Yaşlılıkta Depresyon

Yaşlanma ve beraberinde gelen fizyolojik belirtiler, belki de sosyal olarak daha izole bir yaşam sürmek bizlere depresyonun yaşlılığın kaçınılmaz bir sonucu olduğunu düşündürebilir. Yaşlılıkta her zaman depresyon görülmese de, 65 yaş üstü bireylerde depresyon oranı %10 ve %25 arasında seyretmektedir (Göktaş, Özkan, 2006).  Depresyonun 50 yaş ve üzerinde ölüm riskini 4 kat arttırdığı göz önüne alındığında, bu oran azımsanamayacak kadar fazladır (Yılmaz, Tekiner, n.d.).

Yaşlı nüfusta görülen depresyonlarda medikal rahatsızlıklar, beslenme bozuklukları, ilaç kullanımı, psikososyal çevre ve genetik gibi bir çok farklı etken rol oynamaktadır. Çeşitli organların fonksiyonunun kaybı, yakınların vefatı ve sosyal konum kaybı olduğundan ve ölüm düşünceleri ile daha sık uğraşıldığından yaşlılarda depresyon belirtilerine daha sık rastlandığı söylenebilir Genç nüfusta görülen depresyon ile kıyaslandığında yaşlı nüfustaki depresyonda bedensel şikayetlerin ve bilişsel bozulmaların daha sık olduğu görülmüştür (Göktaş, Özkan, 2006). 

Depresyon ile Başaçıkma

Bahsedilen yaşam olayları ve ortaya çıkarttıkları belirtilerle baş edebilmek için yaşlı nüfus taarfından bir takım savunma mekanizmalarının geliştirildiğini görürüz. Yapılan çalışmalar yaşlılıkta depresyonun sıklıkla maskelendiğini ve hafife alınarak görmezden gelinmeye çalışıldığını göstermiştir (Eker, Noyan, 2004). En sık rastlanan bir diğer durum ise sosyal olarak içe çekilme yani izolasyondur. Yaşlı bireyler kabul etmekte zorlandıkları bu duygularla başa çıkmak için çoğunlukla onlardan kaçınmayı seçerler. Bu da sosyal ilişkilerinin zayıflamasına ve bu durumun devamı olarak da yalnızlığa sebep olmaktadır. Yalnızlıkla birlikte artan olumsuz duygu durumunun ise depresyonu besleme ve intihar riskini arttırma ihtimali olabilir.

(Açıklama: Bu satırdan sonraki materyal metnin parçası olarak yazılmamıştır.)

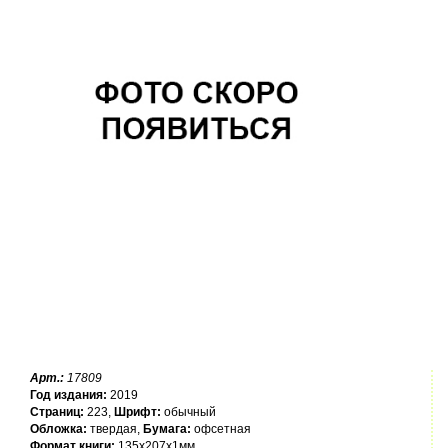
Арт.:
17809
Год издания:
2019
Страниц:
223,
Шрифт:
обычный
Обложка:
твердая,
Бумага:
офсетная
Формат книги:
135x207x1мм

Depresyonunun belirtilerinin ileri yaşla beraber gelen fiziksel belirtilere atfedilmesi sıklıkla yapılan hatalardan biridir. Yaşlılıkla birlikte görülen demansın ve çeşitli ilaç kullanımının olmasının da yaşlılıkta depresyon tanısını zorlaştırdığı bilinmektedir.

Tedavi

Yaşlılıkta depresyon tedavisinde dikkat edilmesi gereken ilkeler Copeland ve arkadaşları tarafından 1992 yılında şu şekilde belirlenmiştir;

  • Pratisyen hekimler yaşlılıkta depresyon konusunda eğitilmelidirler.
  • Yaşlılıkta depresyon ayrı ve tedavi edilebilir bir hastalıktır.
  • Depresyon, yaşlılığın doğal sonucu değildir.
  • Yaşlıların uygun farmakolojik tedavi almaları ve psikolojik müdahale görmeleri haklarıdır.

Depresyonun tedavisinde psikoterapi ve ilacın birlikte kullanılması en etkili yöntem olarak belirlense de, yaşlılıkta ilaç kullanımı farklılık gösterebilir. Alanında uzman bir hekime danışmadan ilaç kullanımına asla başlanmamalıdır. Psikoterapide amaç bireylerin yaşadıklarını anlamlandırmalarına yardımcı olmak ve yaşadığı değişimlerle kaçınmadan nasıl başa çıkabileceğinin yollarını aramaktır. Çevreden gelecek koşulsuz kabul ve destek her yaş grubunda olduğu gibi yaşlılıktaki depresyon tedavisinde de önemli bir etkendir.